Oireachtas Joint and Select Committees
Thursday, 9 May 2019
Joint Oireachtas Committee on the Implementation of the Good Friday Agreement
Towards a New Common Chapter Project: Discussion
Ms Louise Coyle:
I am the director of the Northern Ireland Rural Women’s Network, NIRWN, and thank the committee for taking the time to listen to us today. NIRWN is a grassroots membership organisation which responds to its members' needs. Our overall mission is to try to influence key decision-makers through providing a voice and representation for rural women, ensuring their equal and valued position in society. NIRWN seeks to increase the voice of rural women at a policy level; to advocate and lobby on behalf of rural women; to provide information and networking opportunities; to pilot innovative projects such as this one; and to hold statutory bodies to account to measure the impact of their decisions on rural women. We do this, among other things, through advocacy, organising local and regional networking events, providing an information service to Government Departments, and supporting any organisations that wants to link with rural women, to hear what they need and what their concerns are. NIRWN is also a partner organisation in the North as part of the Women’s Regional Consortium, which consists of seven women’s sector organisations that have come together to try to provide a voice for women from disadvantaged and rural areas. We are the rural element of that, as the other organisations are based in Derry-Londonderry and Belfast. It is critical that we get rural women at the table, and our centres and groups work in partnership with each other for the needs of women regionally.
NIRWN has been engaged in the Towards a New Common Chapter initiative because it is a grassroots effort to build and develop co-operation across our islands. As Ms Farrell said, Brexit has brought home very clearly how imperative that is, and the implications we are dealing with now of not having had that in place. Taking account of historic barriers, there is a lack of parity and gender representation across our island and women have certainly been historically invisible in the North. Even their peace-building as part of the Good Friday Agreement has been largely written out of our recent history.

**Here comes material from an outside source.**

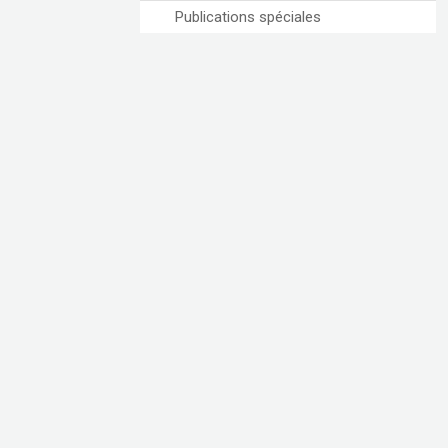
Publications spéciales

The development and emergence of community and civic leaders, taking collective action to break silence, and to share space, for the greater good, requires leadership from within, as well as encouragement and support from external agencies and governments. Community development offers active and potentially active individuals a process and a route they can use to lead and facilitate collective visioning and action. Building peace in our rural areas and communities is all about supporting the processes that lead to an absence of violence, conflict, and fear, as well as flourishing economic, social and political justice in our rural areas, peaceful co-existence and the shared democratic use of power. Even physically, rural people are further away from the decision-making spaces, and it is much harder to get one's voice and issues heard on how one experiences differences and change in one's area. It is imperative that women in rural areas are listened to and supported so their historic invisibility is not mirrored in our post-conflict society.